══ Task material
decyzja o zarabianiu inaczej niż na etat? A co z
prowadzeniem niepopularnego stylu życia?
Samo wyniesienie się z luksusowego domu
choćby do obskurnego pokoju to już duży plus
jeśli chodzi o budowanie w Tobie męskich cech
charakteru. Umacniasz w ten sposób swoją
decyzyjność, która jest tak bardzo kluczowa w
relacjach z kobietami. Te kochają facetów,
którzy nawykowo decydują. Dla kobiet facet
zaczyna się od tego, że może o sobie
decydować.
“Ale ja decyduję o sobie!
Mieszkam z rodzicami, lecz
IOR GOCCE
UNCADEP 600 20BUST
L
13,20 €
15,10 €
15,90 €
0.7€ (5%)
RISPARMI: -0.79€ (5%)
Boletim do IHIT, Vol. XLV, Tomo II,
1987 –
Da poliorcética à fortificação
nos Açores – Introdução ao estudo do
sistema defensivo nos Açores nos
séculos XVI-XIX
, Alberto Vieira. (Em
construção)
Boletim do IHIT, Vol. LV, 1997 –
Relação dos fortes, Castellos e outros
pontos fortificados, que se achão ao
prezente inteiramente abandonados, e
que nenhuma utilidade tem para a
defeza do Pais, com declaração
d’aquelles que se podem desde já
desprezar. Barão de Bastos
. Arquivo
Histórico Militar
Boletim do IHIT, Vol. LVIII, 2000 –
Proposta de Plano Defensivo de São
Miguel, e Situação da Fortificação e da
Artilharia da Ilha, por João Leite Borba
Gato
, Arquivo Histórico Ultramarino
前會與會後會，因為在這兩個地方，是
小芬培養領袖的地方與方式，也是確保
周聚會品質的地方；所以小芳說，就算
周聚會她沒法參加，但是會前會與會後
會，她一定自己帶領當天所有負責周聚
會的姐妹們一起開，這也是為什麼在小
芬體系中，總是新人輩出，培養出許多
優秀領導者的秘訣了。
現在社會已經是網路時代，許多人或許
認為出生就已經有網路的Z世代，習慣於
════
**Your assignment**
Exact output of every entry is required.

**Output of the task**
decyzja o zarabianiu inaczej niż na etat? A co z
prowadzeniem niepopularnego stylu życia?
Samo wyniesienie się z luksusowego domu
choćby do obskurnego pokoju to już duży plus
jeśli chodzi o budowanie w Tobie męskich cech
charakteru. Umacniasz w ten sposób swoją
decyzyjność, która jest tak bardzo kluczowa w
relacjach z kobietami. Te kochają facetów,
którzy nawykowo decydują. Dla kobiet facet
zaczyna się od tego, że może o sobie
decydować.
“Ale ja decyduję o sobie!
Mieszkam z rodzicami, lecz
IOR GOCCE
UNCADEP 600 20BUST
L
13,20 €
15,10 €
15,90 €
0.7€ (5%)
RISPARMI: -0.79€ (5%)
Boletim do IHIT, Vol. XLV, Tomo II,
1987 –
Da poliorcética à fortificação
nos Açores – Introdução ao estudo do
sistema defensivo nos Açores nos
séculos XVI-XIX
, Alberto Vieira. (Em
construção)
Boletim do IHIT, Vol. LV, 1997 –
Relação dos fortes, Castellos e outros
pontos fortificados, que se achão ao
prezente inteiramente abandonados, e
que nenhuma utilidade tem para a
defeza do Pais, com declaração
d’aquelles que se podem desde já
desprezar. Barão de Bastos
. Arquivo
Histórico Militar
Boletim do IHIT, Vol. LVIII, 2000 –
Proposta de Plano Defensivo de São
Miguel, e Situação da Fortificação e da
Artilharia da Ilha, por João Leite Borba
Gato
, Arquivo Histórico Ultramarino
前會與會後會，因為在這兩個地方，是
小芬培養領袖的地方與方式，也是確保
周聚會品質的地方；所以小芳說，就算
周聚會她沒法參加，但是會前會與會後
會，她一定自己帶領當天所有負責周聚
會的姐妹們一起開，這也是為什麼在小
芬體系中，總是新人輩出，培養出許多
優秀領導者的秘訣了。
現在社會已經是網路時代，許多人或許
認為出生就已經有網路的Z世代，習慣於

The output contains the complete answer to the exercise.